Update: "Check-in" triggers are now explicitly ruled-out in the question. Thanks for your answer @Martin, it is a very good solution when the project team has total control of the repository.

A: 

An idea that seems reasonable to me is to write a source file that contains at least one instance of each construct of a particular programming language. The file is then sufficiently obfuscated so that no text is in its "beautified position." Such a "master file" would be created for each language of the project.

Transforming a master file with two tools and then comparing the results would clearly show whether the tools produced the same output. A tool configuration would be "certified" as supporting the official style policy if its output is identical to the output of a previously certified tool. Obviously, somebody has to configure and approve the first tool manually.

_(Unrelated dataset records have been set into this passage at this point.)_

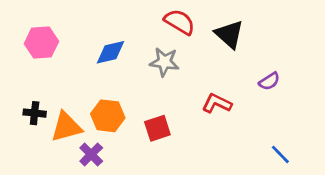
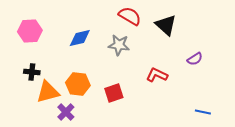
black cross: (35, 113) -> (32, 72), moved
blue line: (280, 154) -> (203, 112), turned -35

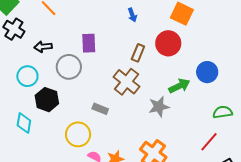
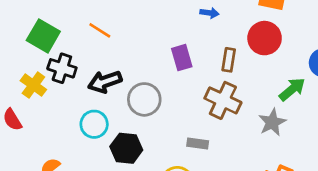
blue arrow: (132, 15) -> (210, 13), turned -48
purple rectangle: (89, 43) -> (182, 58), moved
black arrow: (43, 47) -> (105, 82), size x1.4

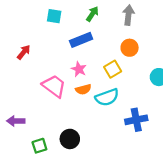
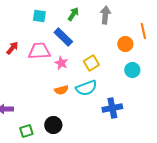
blue rectangle: (81, 40) -> (63, 37), turned 66
orange circle: (130, 48) -> (125, 44), moved
pink trapezoid: (54, 86) -> (39, 51), moved, turned -40
orange semicircle: (83, 89) -> (61, 90), moved

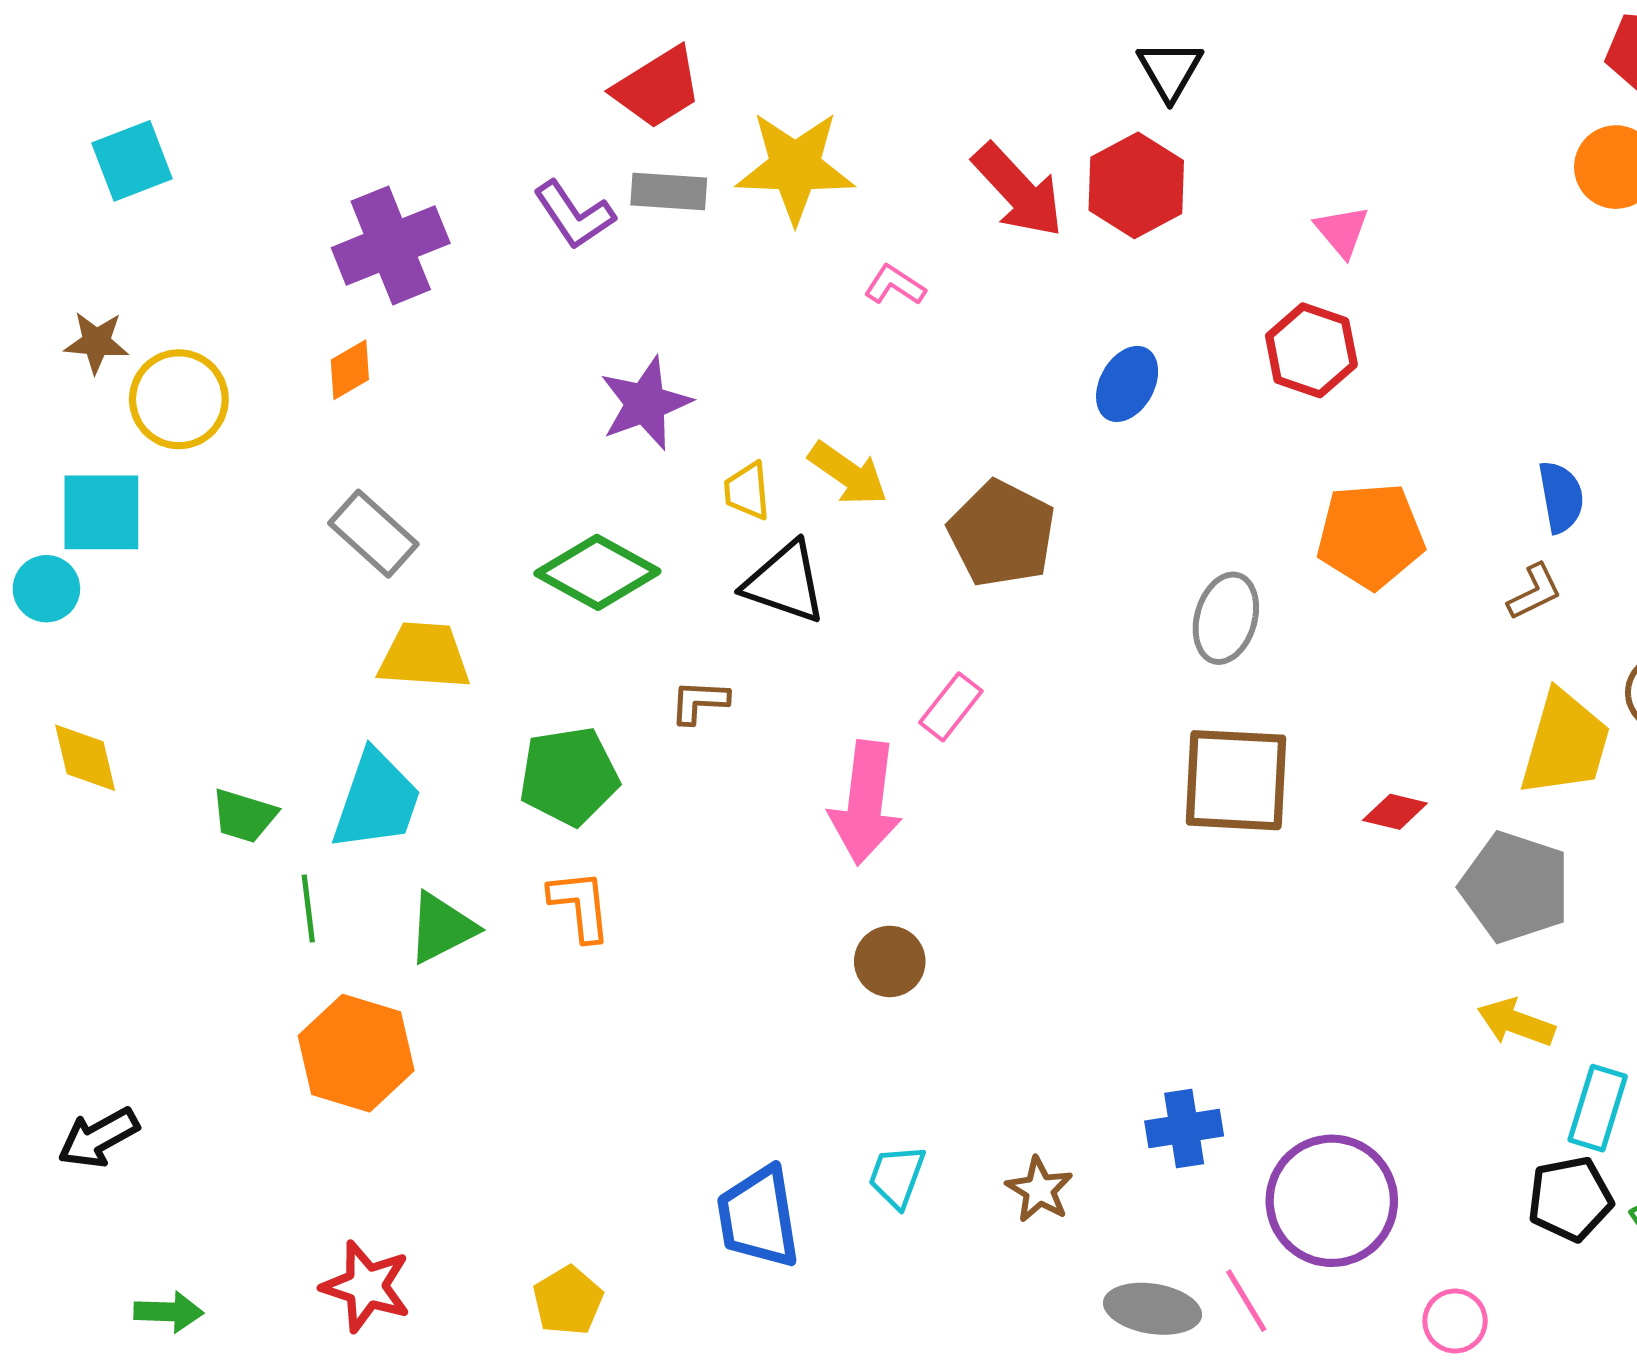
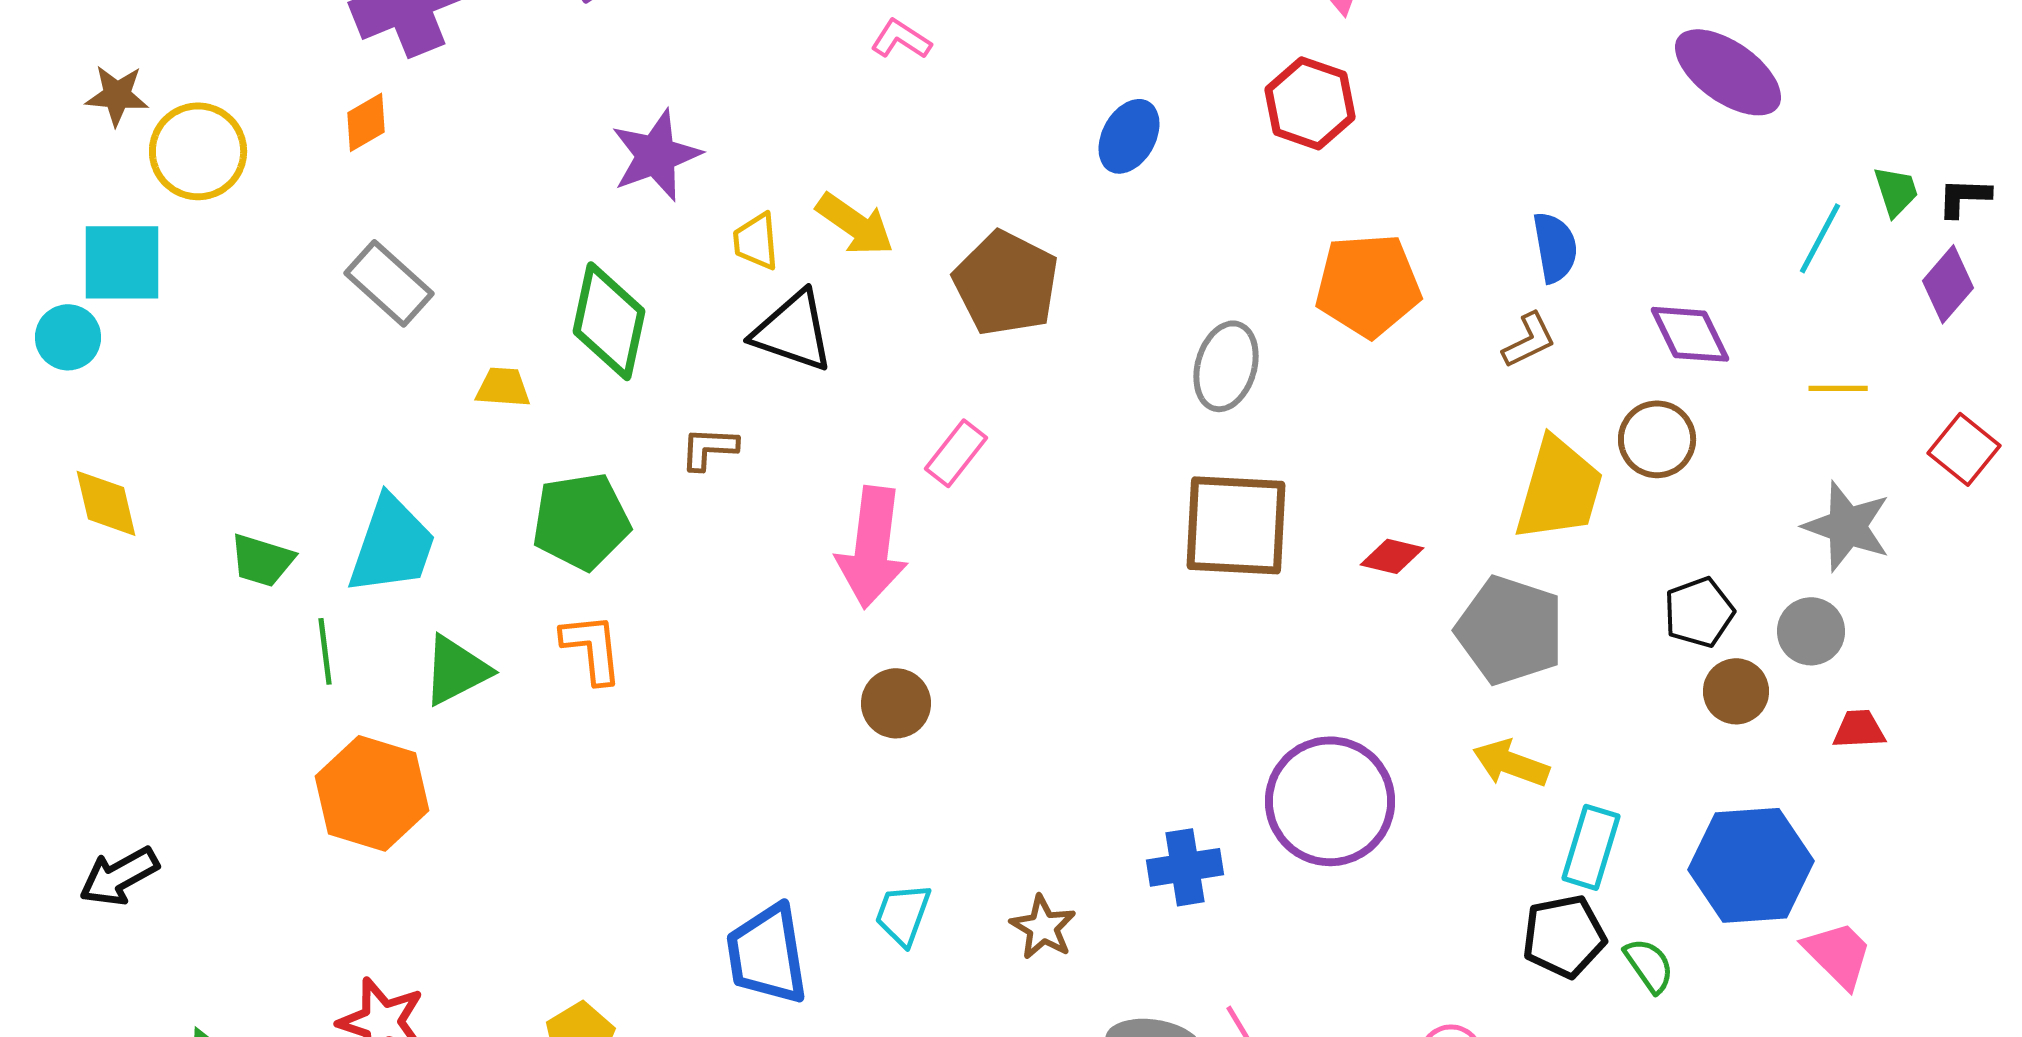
green diamond: (597, 572) -> (609, 321), turned 73
yellow trapezoid: (424, 656) -> (503, 387), moved, size x0.6
purple circle: (1332, 1201) -> (1330, 801), moved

Is there a project that maintains such a collection of "master files?"

Greg Mattes
+2  A: 

If you're using source control of some sort - you can hook in the 'official' code formatter as part of the check-in process (assuming you can run the formatter from the command line). We have this config using CVS and the Eclipse Code Formatter (obviously for a Java shop).

The added benefit is if you ever need to get into branching/merging - you have a consistent style of code (we also do things like re-order members within classes, etc) so the things that you are diffing are really different - you're not spending hours working through files to figure out they're actually the same - someone has just shifted things around.

Martin
A: 

We provide a tool (Emacs) which is configured to format to the house style. Developers are at liberty to use whatever tools they like, but will be pulled up if their code does not conform to the house style. Its their choice whether they use the supplied tool or whether they want to use something else and then reformat it back to the house style at the end.

Because everyone is used to it, non conformance to the house style is immediately obvious to anyone that has even a cursory look at the source. In over 15 years I can't recall anyone disregarding the house style past their first two weeks. I can only recall a couple that have thought that not using the provided tool was a worthwhile option.